11 de noviembre de 2015
11.11.2015

Recuperar el territorio

11.11.2015 | 04:15

La tercera tarea titánica a la que se enfrenta el nuevo Gobierno valenciano es la recuperación de nuestro territorio tras los destrozos causados por la burbuja inmobiliaria. Una burbuja especulativa que, por cierto, fue permitida y alentada tanto por el PSOE como por el PP. En una columna de hace más de una década, el irónico Félix de Azúa ya se refería a la costa mediterránea del futuro como un territorio degradado, donde las alimañas habitarían los miles de adosados y apartamentos vacíos abandonados a su suerte. Sin llegar necesariamente a este extremo, reconozcamos que nuestro paisaje muestra la decadencia de un modelo urbanístico que nunca debió permitirse. Urbanizaciones de adosados clónicas con dotaciones mínimas, promociones inmobiliarias a medio construir... Sin ir más lejos, flanqueando el jardín de mi familia, en lo que anteriormente era un precioso huerto de naranjos, encontramos un paisaje surrealista: una zona perfectamente asfaltada, con sus farolas, casetas de la luz y aceras, sólo que en lugar de chalés o adosados, sólo crece la maleza que algún esporádico rebaño de cabras aprovecha de vez en cuando. Un paisaje que habla de una época de sueños imposibles que el gran artista Hans Haacke inmortalizó en una memorable exposición en el museo Reina Sofía: Castillos en el aire.
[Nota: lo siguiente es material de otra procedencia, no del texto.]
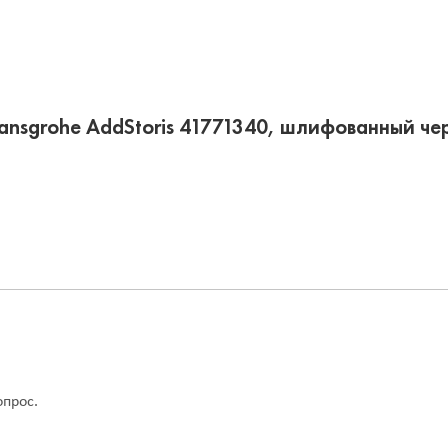
ansgrohe AddStoris 41771340, шлифованный че
опрос.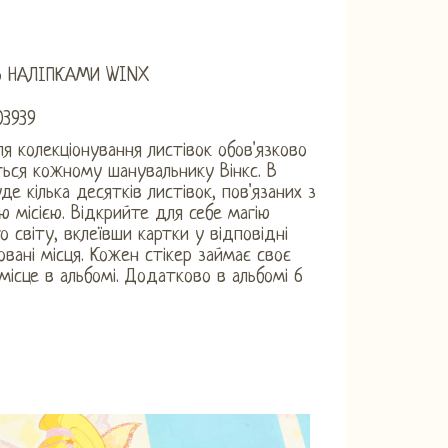
З НАЛІПКАМИ WINX
03939
я колекціонування листівок обов'язково
ься кожному шанувальнику Вінкс. В
де кілька десятків листівок, пов'язаних з
ю місією. Відкрийте для себе магію
о світу, вклеївши картки у відповідні
вані місця. Кожен стікер займає своє
 місце в альбомі. Додатково в альбомі 6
Sin embargo, desurbanizar no es tan sencillo como urbanizar, porque no se espera plusvalía. Pero es un problema que no podemos ignorar. Tiene sentido elaborar una nueva legislación que reconvierta en suelo rústico los PAIs no ejecutados en un determinado plazo, exigiendo indemnizaciones por los daños causados a sus afectados, que fueron obligados a ceder los terrenos o pagar sumas exorbitadas para no perder su casa o sus campos. A su vez, debería priorizarse acabar algunos de los proyectos a medio ejecutar, en beneficio de un paisaje sembrado de tanto en tanto de esqueletos de hormigón sin paredes, y establecer una moratoria de urbanizaciones en medio de la nada que permite la actual ley vigente. Por lo demás, proteger y promocionar las zonas agrarias, habilitando ayudas para su reconversión ecológica, que permitiría una mayor incidencia en el mercado europeo. De hecho, tenemos un caso simbólico semejante al Cabanyal pero en el territorio: la destrucción de la huerta de La Punta perpetrada por la autoridad portuaria y Rita Barberá, para levantar una ZAL urgentísima que nunca se ha usado. Ahí están los viales, las farolas y la maleza como testimonio. Un importante reto que el actual consistorio no debe eludir.
El territorio, su degradación o belleza, configura finalmente nuestra imagen como pueblo, y es la base de nuestro medio ambiente y de nuestra economía. Recuperar el territorio, restaurar nuestro paisaje, puede conciliar una agricultura sostenible con un turismo rural de calidad. Ahí tenemos el incuestionable y exitoso modelo de la Toscana. Un modelo a seguir, adaptándolo a nuestra identidad.